Transcribed page contents:

^^^^^^^^

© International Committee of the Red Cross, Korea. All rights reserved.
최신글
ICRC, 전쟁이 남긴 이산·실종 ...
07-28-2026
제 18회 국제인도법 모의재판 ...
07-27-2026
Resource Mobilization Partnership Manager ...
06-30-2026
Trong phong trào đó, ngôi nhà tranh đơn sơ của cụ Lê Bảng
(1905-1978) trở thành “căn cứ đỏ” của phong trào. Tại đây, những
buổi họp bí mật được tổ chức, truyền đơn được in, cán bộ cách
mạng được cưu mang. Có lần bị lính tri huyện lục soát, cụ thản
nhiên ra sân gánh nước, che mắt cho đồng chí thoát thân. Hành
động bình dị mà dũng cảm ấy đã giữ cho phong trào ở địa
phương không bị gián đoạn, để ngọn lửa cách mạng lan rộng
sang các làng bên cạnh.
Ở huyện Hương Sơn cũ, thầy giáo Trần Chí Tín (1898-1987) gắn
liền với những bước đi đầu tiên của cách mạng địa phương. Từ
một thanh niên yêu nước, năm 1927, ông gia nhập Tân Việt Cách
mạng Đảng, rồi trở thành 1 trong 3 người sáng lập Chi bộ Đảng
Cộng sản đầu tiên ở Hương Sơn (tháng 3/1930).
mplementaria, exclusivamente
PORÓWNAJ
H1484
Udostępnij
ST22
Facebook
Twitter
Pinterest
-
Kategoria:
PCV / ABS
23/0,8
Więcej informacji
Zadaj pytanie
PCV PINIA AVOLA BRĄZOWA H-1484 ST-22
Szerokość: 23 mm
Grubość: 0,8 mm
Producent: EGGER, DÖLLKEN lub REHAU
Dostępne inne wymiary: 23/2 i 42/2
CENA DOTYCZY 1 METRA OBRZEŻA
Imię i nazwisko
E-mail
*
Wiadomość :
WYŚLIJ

^^^^^^^^

● TASK OBJECTIVE: Set down only the lines above that fall between the line holding "제 18회 국제인도법 모의재판 ..." and the line holding "buổi họp bí", inclusive, keeping each exact.

● ANSWER BOX:
제 18회 국제인도법 모의재판 ...
07-27-2026
Resource Mobilization Partnership Manager ...
06-30-2026
Trong phong trào đó, ngôi nhà tranh đơn sơ của cụ Lê Bảng
(1905-1978) trở thành “căn cứ đỏ” của phong trào. Tại đây, những
buổi họp bí mật được tổ chức, truyền đơn được in, cán bộ cách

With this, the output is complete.